Advanced AI Models Being Exploited for Malware Development and Model Theft

Researchers in cybersecurity have revealed that large language models (LLMs) can be leveraged to create variants of malicious JavaScript code on a large scale, significantly improving their ability to bypass detection mechanisms.

“While LLMs are not inherently designed to generate malware, they can be used to modify or obfuscate existing malicious code, making it more difficult to identify,” explained analysts from Palo Alto Networks’ Unit 42 in their recent findings. “These models enable criminals to create more natural-looking transformations, complicating detection efforts.”

This approach allows repeated transformations of malicious code, which can ultimately degrade the accuracy of malware classification systems. Over time, such changes can trick these systems into misclassifying harmful code as harmless.

Despite LLM providers implementing strict security measures to prevent misuse, cybercriminals have promoted tools like WormGPT, which automate the creation of phishing emails tailored to specific victims and assist in generating unique malware.

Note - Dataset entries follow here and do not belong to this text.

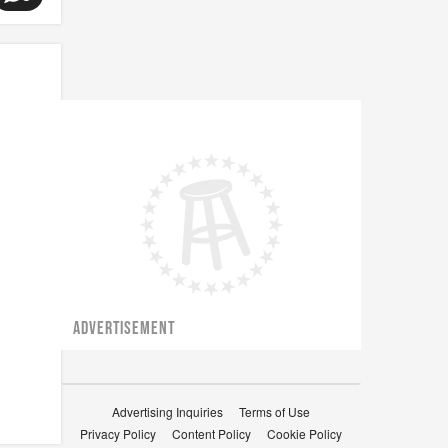
ADVERTISEMENT
Advertising Inquiries
Terms of Use
Privacy Policy
Content Policy
Cookie Policy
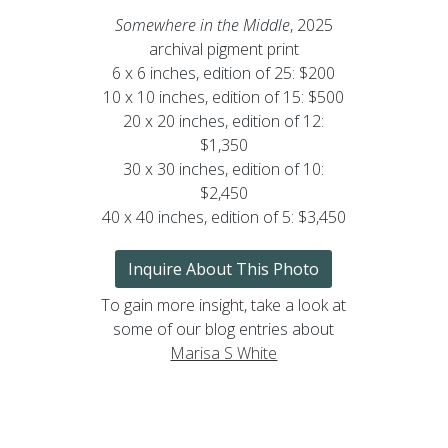
Somewhere in the Middle
, 2025
archival pigment print
6 x 6 inches, edition of 25: $200
10 x 10 inches, edition of 15: $500
20 x 20 inches, edition of 12:
$1,350
30 x 30 inches, edition of 10:
$2,450
40 x 40 inches, edition of 5: $3,450
Inquire About This Photo
To gain more insight, take a look at
some of our blog entries about
Marisa S White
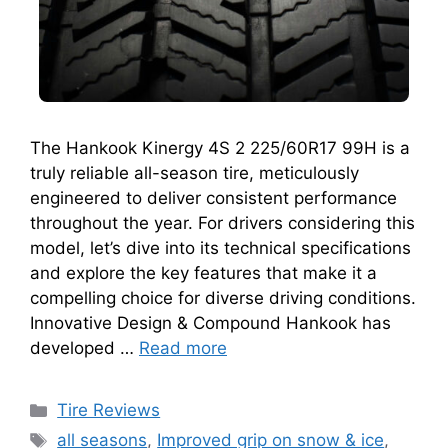
The Hankook Kinergy 4S 2 225/60R17 99H is a
truly reliable all-season tire, meticulously
engineered to deliver consistent performance
throughout the year. For drivers considering this
model, let’s dive into its technical specifications
and explore the key features that make it a
compelling choice for diverse driving conditions.
Innovative Design & Compound Hankook has
developed …
Read more
Tire Reviews
all seasons
,
Improved grip on snow & ice
,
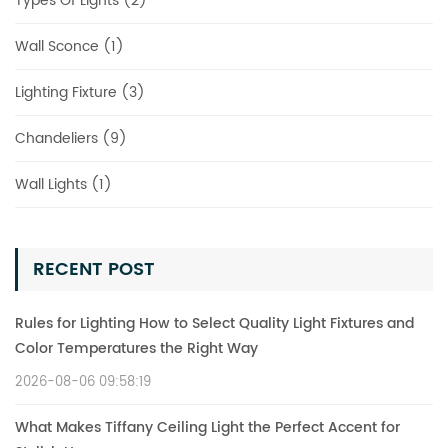
Types Of Lights (2)
Wall Sconce (1)
Lighting Fixture (3)
Chandeliers (9)
Wall Lights (1)
RECENT POST
Rules for Lighting How to Select Quality Light Fixtures and
Color Temperatures the Right Way
2026-08-06 09:58:19
What Makes Tiffany Ceiling Light the Perfect Accent for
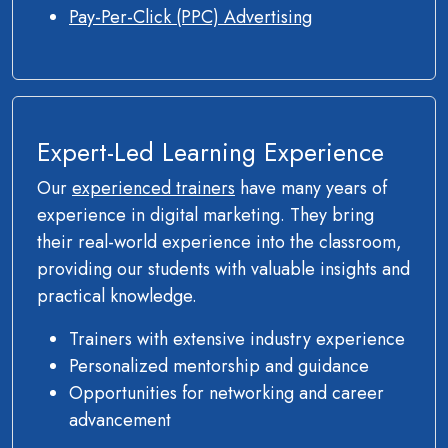
Pay-Per-Click (PPC) Advertising
Expert-Led Learning Experience
Our
experienced trainers
have many years of
experience in digital marketing. They bring
their real-world experience into the classroom,
providing our students with valuable insights and
practical knowledge.
Trainers with extensive industry experience
Personalized mentorship and guidance
Opportunities for networking and career
advancement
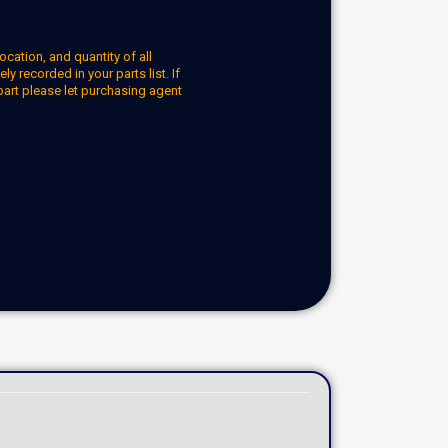
ocation, and quantity of all
y recorded in your parts list. If
part please let purchasing agent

In October 2024, OpenAI reported that it had blocked more than 20 campaigns and deceptive networks attempting to misuse its platform for tasks like reconnaissance, vulnerability exploitation, scripting, and debugging.

Unit 42 demonstrated the power of LLMs by reworking malware samples multiple times to evade detection by machine learning (ML) models such as Innocent Until Proven Guilty (IUPG) and PhishingJS. This method enabled the creation of 10,000 distinct JavaScript variants while preserving the original functionality of the code.

Obfuscation Techniques in Play

The adversarial ML strategy relies on techniques such as renaming variables, splitting strings, adding junk code, removing unnecessary whitespace, and re-implementing code. Each time the malware is processed, it results in a new, less-detectable version of the original script.

“The final output is a modified JavaScript file that retains the behavior of the original malware but often scores much lower on maliciousness scales,” Unit 42 noted. They reported that their method could alter the verdict of their malware classifier from malicious to benign 88% of the time.

Even more concerning, these rewritten JavaScript variants were found to evade detection by malware scanning platforms like VirusTotal. Moreover, LLM-based obfuscation produces transformations that appear more natural compared to those generated by traditional tools like obfuscator.io, which are easier to identify due to their distinct patterns of code alteration.

“Generative AI has the potential to significantly expand the scale of malicious code variants,” the researchers added. “That said, we can also use the same AI-driven techniques to improve ML models by generating diverse training data.”

Model Theft via Side-Channel Attacks

Meanwhile, researchers from North Carolina State University have unveiled a side-channel attack, TPUXtract, capable of extracting critical details about machine learning models running on Google Edge Tensor Processing Units (TPUs) with a success rate of 99.91%. This method could be exploited to steal intellectual property or conduct further cyberattacks.

The study demonstrated a hyperparameter-stealing attack that reveals intricate details of a neural network, including layer types, node counts, kernel sizes, and activation functions. The researchers emphasized that this is the first comprehensive attack of its kind to extract previously unknown model architectures.

The attack leverages electromagnetic signals emitted by TPUs during neural network inferences to infer model hyperparameters. However, this technique requires the attacker to have physical access to the target device and access to expensive equipment for signal capture and analysis.

“By reconstructing the architecture and layer configurations, we managed to replicate the AI’s functionality or produce a highly accurate surrogate,” explained Aydin Aysu, a co-author of the study.

As LLMs and advanced AI systems evolve, their dual-use nature continues to pose a challenge, necessitating robust measures to ensure their secure and ethical use.